Parvaz-e Zanbur
, di Jasmed Usmonov, Min Biong Hun, Tadjikistan, 1998, 35 mm.
con Muhammadjon Shodi, Mastura Ortik, Taghoymurod Rozik, Fakhiriddin Fakhiriddin
Altro film che segna l’esordio alla regia di due ex studenti. Usmonov e Biong Hun provengono infatti dal VGIK di
Mosca, tappa obbligatoria nella storia del cinema russo.
Parvaz-e Zanbur (The Flight of the Bee) è un film povero, un low-budjet, girato in condizioni estreme, con il suono in
mono e le immagini da documentario in bianco e nero, con un virato seppia che ci riporta alle vecchie produzioni del
cinema sovietico sulla guerra e sulla povertà.
La guerra civile in Tadjikistan non sembra però quì minimamente intaccare lo svolgimento di una storia che invece vuole solo insegnare i valori della semplicità e del rispetto.
Lontano assolutamente da qualsiasi descrizione realista, il film si dichiara sin da subito come fiaba. La storia di un
maestro, l’eroe, uomo con un forte senso di giustizia, a confronto con un vicino molto ricco e prepotente che ha
costruito il bagno nelle vicinanze del muro che separa le due case. L’insegnante cerca inutilmente giustizia andando dal sindaco che gli farfuglia qualcosa sulla proprietà privata (dietro la scrivania del sindaco, sulla parete, sorride ancora una grande foto di Lenin). Per vendicarsi l’insegnante decide di aquistare la casa vicina a quella del sindaco e di costruire a
sua volta un bagno sulla linea di confine che separa le due case.

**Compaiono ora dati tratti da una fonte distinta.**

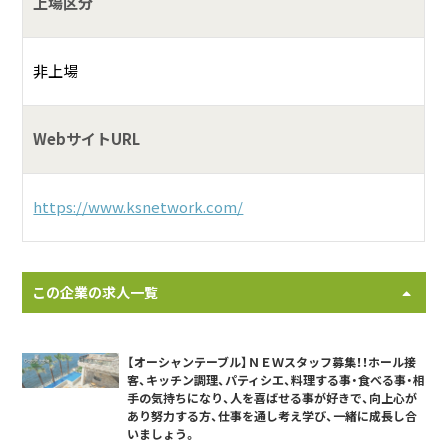
上場区分
非上場
WebサイトURL
https://www.ksnetwork.com/
この企業の求人一覧
【オーシャンテーブル】ＮＥＷスタッフ募集！！ホール接
客、キッチン調理、パティシエ、料理する事・食べる事・相
手の気持ちになり、人を喜ばせる事が好きで、向上心が
あり努力する方、仕事を通し考え学び、一緒に成長し合
いましょう。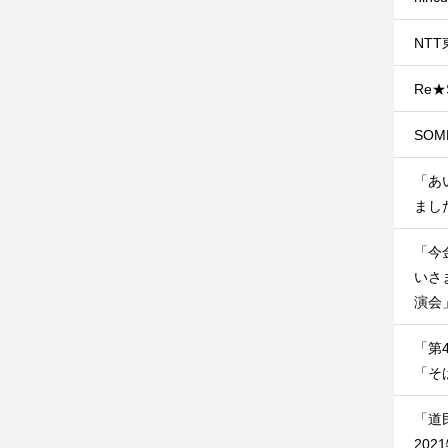
NT
Re★
SO
「あ
ました
「今
いさ
演会」
「第
「そ
「道
202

Finché, dopo molti tentativi fatti dal sindaco (leciti e
illeciti), l’insegnante abbandona il suo ostinato progetto, perché scopre che in fondo alla buca scavata c’è dell’acqua,
come qualcosa che nasce daccapo, e questo lo ricongiunge alla sua famiglia, oltre che a fargli abbandonare per sempre l’idea di una qualsiasi vendetta.
E’ un film semplice, piano, con una conduzione narrativa senza sbalzi e tutta incentrata nella rappresentazione di questa metafora etica che non tocca mai il tema della guerra civile pur spiegandone le cause più profonde, innanzi tutto la fusione tra il vecchio sistema burocratico e i nuovi elementi criminali contro cui la società riesce a reagire solo emozionalmente, non avendo la possibilità di poterlo fare politicamente.
La fiaba si affide ad una narrazione e a procedimenti di racconto descrittivi, da cui emergono i personaggi con le loro
ragioni; una conduzione leggera, quasi pacificata, anche quando ci racconta delle ingiustizie, consapevole, come lo
sono tutte le favole a lieto fine che vengono raccontate ai bambini, che tutto sarà risolto e che si potra ricominciare.